### [BRIEF]
Gather each line in the entries that includes the string "balón".
[[ STUDY MATERIAL open ]]
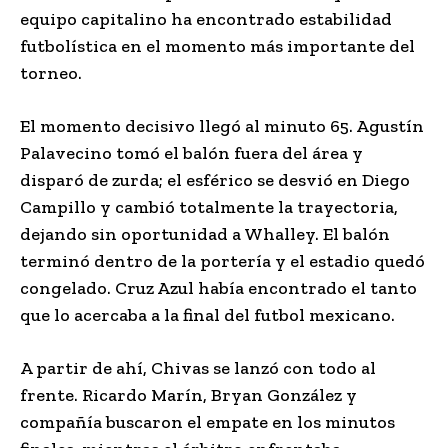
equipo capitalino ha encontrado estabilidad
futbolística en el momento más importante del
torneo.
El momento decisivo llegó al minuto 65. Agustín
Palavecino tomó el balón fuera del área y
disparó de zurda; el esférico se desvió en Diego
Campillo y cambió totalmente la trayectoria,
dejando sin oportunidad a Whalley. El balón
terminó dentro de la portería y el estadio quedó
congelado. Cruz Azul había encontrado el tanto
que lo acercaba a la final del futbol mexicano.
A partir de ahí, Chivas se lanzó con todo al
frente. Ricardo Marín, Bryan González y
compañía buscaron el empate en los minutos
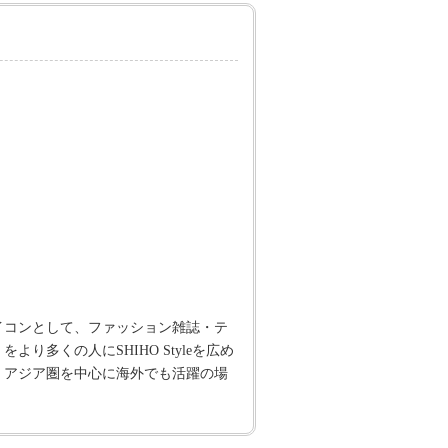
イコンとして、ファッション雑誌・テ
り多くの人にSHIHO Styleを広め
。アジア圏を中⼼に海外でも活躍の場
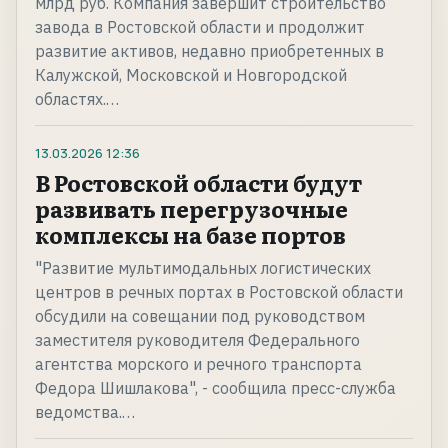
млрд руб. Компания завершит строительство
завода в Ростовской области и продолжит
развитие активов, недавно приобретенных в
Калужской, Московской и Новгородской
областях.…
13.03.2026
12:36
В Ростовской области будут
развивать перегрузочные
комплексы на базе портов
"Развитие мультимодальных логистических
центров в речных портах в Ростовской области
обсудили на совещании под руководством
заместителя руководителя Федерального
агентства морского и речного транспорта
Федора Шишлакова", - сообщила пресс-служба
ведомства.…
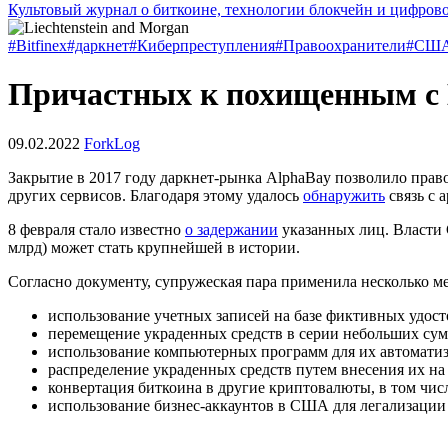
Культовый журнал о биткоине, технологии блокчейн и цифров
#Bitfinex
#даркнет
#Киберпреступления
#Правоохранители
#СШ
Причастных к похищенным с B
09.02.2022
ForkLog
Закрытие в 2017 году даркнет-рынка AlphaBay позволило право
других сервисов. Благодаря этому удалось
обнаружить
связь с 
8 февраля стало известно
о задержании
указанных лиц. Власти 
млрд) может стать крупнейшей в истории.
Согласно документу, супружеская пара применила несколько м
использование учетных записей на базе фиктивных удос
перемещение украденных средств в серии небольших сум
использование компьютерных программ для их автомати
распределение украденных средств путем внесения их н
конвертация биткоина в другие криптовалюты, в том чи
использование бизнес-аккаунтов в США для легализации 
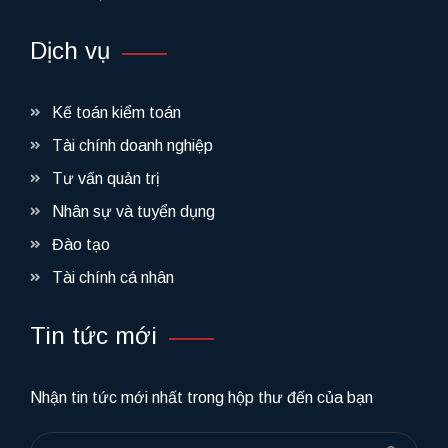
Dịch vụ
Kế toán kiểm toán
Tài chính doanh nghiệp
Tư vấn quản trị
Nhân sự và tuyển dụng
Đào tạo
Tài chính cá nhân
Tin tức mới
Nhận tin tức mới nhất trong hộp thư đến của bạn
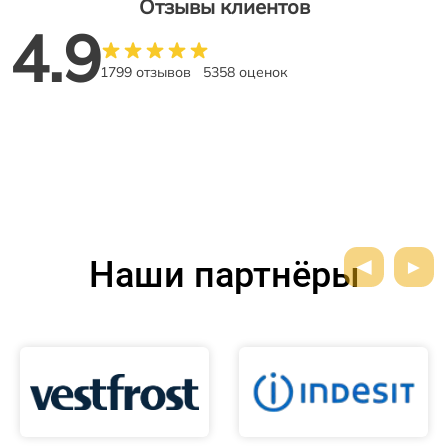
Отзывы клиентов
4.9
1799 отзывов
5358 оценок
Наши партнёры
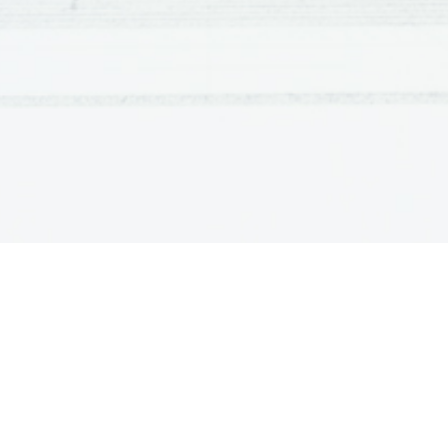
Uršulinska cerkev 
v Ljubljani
[[ STUDY MATERIAL closed ]]
### [REPLY]
Palavecino tomó el balón fuera del área y
dejando sin oportunidad a Whalley. El balón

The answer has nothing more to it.